La nazionale di calcio a 5 iraniana si aggiunge alla protesta - che si allarga sempre più a macchia d’olio - contro il proprio paese d’appartenenza per lo stato di diritto delle persone e contro la repressione, rifiutandosi di cantare l’inno nazionale durante la cerimonia di chiusura dei Campionati dell'Asia Centrale Uzbekistan vinti proprio dalle ragazze iraniane. Lo sport è in continuo fermento sull’argomento, la pallanuoto, il beach soccer e il calcio, che ad oggi si desta dell’ulteriore manifestazione del #Futsal, ossia il calcio a 5. Le proteste sono partite da Teheran a settembre dello scorso anno, dopo la morte di Mahsa Amini: la donna di origine curda fu fermata a Teheran dalla polizia morale, il cosiddetto corpo speciale denominato Basij, il quale oltre ad assicurare il servizio sociale, ha l’incarico di vegliare sulla "morale islamica” ed ostacolare l’attività dei dissidenti. La donna - presuntamente perché indossava l’hijab, lasciando scoperta parte della capigliatura e violando in tal modo le disposizioni di legge iraniane - fu arrestata e internata in un centro di reclusione per essere sottoposta a “rieducazione” che purtroppo si basò su violente percosse che l’ha costrinsero al ricovero presso il Kasra Hospital. Purtroppo, a seguito di una emorragia cerebrale prodotta da un trauma cranico, la donna decedette.

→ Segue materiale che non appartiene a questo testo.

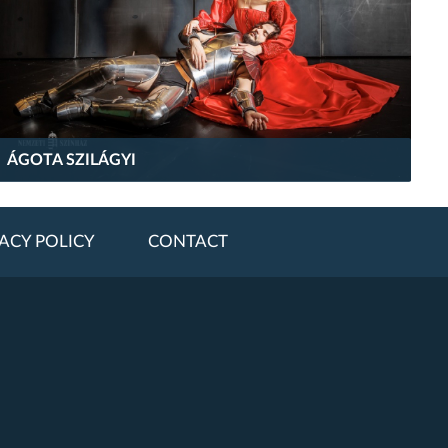
ÁGOTA SZILÁGYI
ACY POLICY
CONTACT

Ad oggi le proteste si susseguono non solo nel campo sportivo ma anche individualmente attraverso le rappresentanze di personaggi dello spettacolo e intellettuali, che in questi mesi stanno solidarizzando con le proteste scoppiate in Iran dopo l'uccisione di Mahsa Amini.
Secondo indiscrezioni apparse sul web, nello specifico sui social media, molti atleti iraniani si sarebbero rifiutati di cantare l'inno in partite interne, regionali o internazionali a sostegno delle proteste succitate, con conseguenti licenziamenti dalla squadra e annessi interventi delle forze di sicurezza.